Hot Milk Cakes with Strawberries and Cream
- Nonstick vegetable oil spray
- 2 extra-large eggs
- 2/3 cup plus 1/2 cup sugar
- 3/4 teaspoon vanilla extract, divided
- 1 cup plus 2 tablespoons self-rising flour
- 2/3 cup whole milk
- 5 tablespoons unsalted butter
- 1 pound large strawberries, hulled, thinly sliced lengthwise
- 1/2 cup chilled heavy whipping cream
- 1 tablespoon powdered sugar
Preheat oven to 425°F. Spray six 3/4-cup custard cups
with nonstick spray. Using electric mixer, beat eggs in medium bowl at
high speed until thick, about 3 minutes. Gradually beat in 2/3 cup
sugar; beat until thick and pale yellow, about 1 minute longer. Beat in
1/2 teaspoon vanilla. Add flour and beat 30 seconds. Bring milk and
butter just to boil in small saucepan, stirring until butter melts. Add
hot milk mixture to batter; beat until blended and smooth, about 30
seconds. Divide batter among prepared cups. Place cups on rimmed baking
sheet.
Bake cakes until tops rise (tall rounded peak will form
in center of each), turn pale golden, and are firm to touch, about 16
minutes. Cool in cups at least 20 minutes. DO AHEAD: Can be made 8 hours ahead. Cool completely in cups, then cover and let stand at room temperature.

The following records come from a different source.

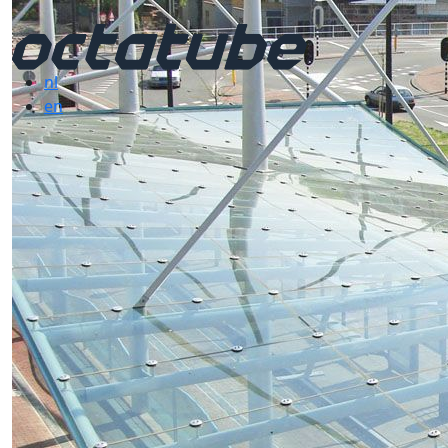
nl
en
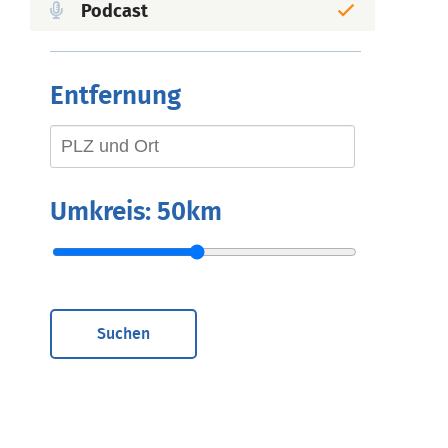
Podcast
Entfernung
Umkreis:
50km
Suchen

Toss strawberries and remaining 1/2 cup sugar in medium
bowl to coat; let stand 20 minutes for juices to form. Using electric
mixer, beat cream, powdered sugar, and remaining 1/4 teaspoon vanilla in
another medium bowl until peaks form.
Remove warm or room-temperature cakes from cups and
transfer to bowls. Cut off rounded top of each cake. Spoon some of
berries and juices over. Cover berries with tops of cakes. Spoon whipped
cream over, garnish with remaining berries and juices, and serve.